There aren’t many airlines without a premium cabin that deserve a birthday toast, but easyJet marking 30 years is one of them. The airline that once sold £29 seats from Luton to Glasgow on a cold November morning in 1995 went on to change the way Britain – and Europe – travels.

At the time, its founder Stelios Haji-Ioannou was a 28-year-old shipping heir with a hunch that people would happily trade fancy meals for cheaper fares. He launched easyJet with one Boeing 737-200 – leased from GB Airways – and just under 80 staff. Reservations were scribbled on paper and tea onboard cost £1. Luton, their chosen base, was considered an odd pick – it was the cheapest London airport, and that was exactly the point.
Within weeks, flights were packed. Passengers didn’t care that the boarding cards were reusable or that the check-in crew wore denim instead of blazers. They liked that it was simple. The bright orange livery stood out against a sea of sober liveries and corporate nonsense, while rivals scrambled to respond. Ryanair, until then a modest UK-Ireland shuttle, copied the idea and launched domestic routes just 16 days later.
By the late nineties, easyJet had gone online, slashed booking costs, and set a new expectation for what flying could be. Suddenly, £50 weekend escapes to Amsterdam, Geneva, or Barcelona were no longer fantasy. The ITV series Airline gave viewers a behind-the-scenes glimpse of check-in chaos, missed flights, and a surprisingly human crew who kept it all moving in 20-minute turnarounds. For a while, it felt like everyone in Britain had plans to fly on easyJet.
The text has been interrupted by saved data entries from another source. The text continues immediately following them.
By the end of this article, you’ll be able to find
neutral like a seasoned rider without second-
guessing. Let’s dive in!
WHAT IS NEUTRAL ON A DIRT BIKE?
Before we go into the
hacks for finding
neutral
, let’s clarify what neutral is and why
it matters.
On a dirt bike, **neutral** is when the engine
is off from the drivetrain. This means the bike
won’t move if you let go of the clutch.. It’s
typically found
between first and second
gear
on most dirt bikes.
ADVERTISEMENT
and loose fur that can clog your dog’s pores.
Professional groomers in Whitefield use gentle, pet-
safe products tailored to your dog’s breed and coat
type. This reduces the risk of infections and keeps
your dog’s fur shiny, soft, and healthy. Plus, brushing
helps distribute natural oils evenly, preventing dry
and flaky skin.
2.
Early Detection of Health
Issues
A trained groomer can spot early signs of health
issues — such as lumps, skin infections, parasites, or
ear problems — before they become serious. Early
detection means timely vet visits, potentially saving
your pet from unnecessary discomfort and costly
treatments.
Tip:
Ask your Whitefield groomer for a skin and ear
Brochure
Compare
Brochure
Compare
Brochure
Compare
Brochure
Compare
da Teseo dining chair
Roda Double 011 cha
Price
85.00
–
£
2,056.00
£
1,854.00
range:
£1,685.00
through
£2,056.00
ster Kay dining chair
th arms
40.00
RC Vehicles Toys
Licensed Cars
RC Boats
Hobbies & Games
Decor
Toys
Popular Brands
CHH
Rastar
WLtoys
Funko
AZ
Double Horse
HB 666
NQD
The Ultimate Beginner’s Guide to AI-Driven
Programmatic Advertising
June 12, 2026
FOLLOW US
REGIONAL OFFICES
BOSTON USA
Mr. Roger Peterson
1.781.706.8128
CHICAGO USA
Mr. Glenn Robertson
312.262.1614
Of course, easyJet has grown up since those scrappy early years. It now runs more than 350 Airbus A32x aircraft to over 1,200 routes, and employs nearly 19,000 people. It’s the UK’s largest airline by passenger numbers and one of Europe’s few low-cost carriers with a reputation for actually running on time. Its expansion has brought inevitable criticism, and a FTSE listing. Sadly, seats as cheap as £29 are all but a nostalgic memory.
But it’s hard to deny the cultural shift easyJet created. Before it came along, flying was something you dressed up for. Today, it’s something you do on a whim, for the price of dinner and drinks. While you won’t catch us there, Luton’s once-sleepy terminal became a symbol of affordable jet travel, and millions of ordinary travellers were visiting evermore obscure parts of Europe. For us, London Gatwick is a far nicer easyJet departure point.

We still prefer a leather recliner seat and a proper meal when the route allows, but when it comes to short hops where convenience and reliability matter more than rosé, easyJet is often the smart choice. The cabins are clean, the aircraft modern, and the crews brisk but human. They’ve earned our respect the hard way – through consistency, not champagne.
So, happy 30 years of flying, easyJet. You may never serve caviar, but you’ve proved that “no business class” doesn’t mean “no class at all.”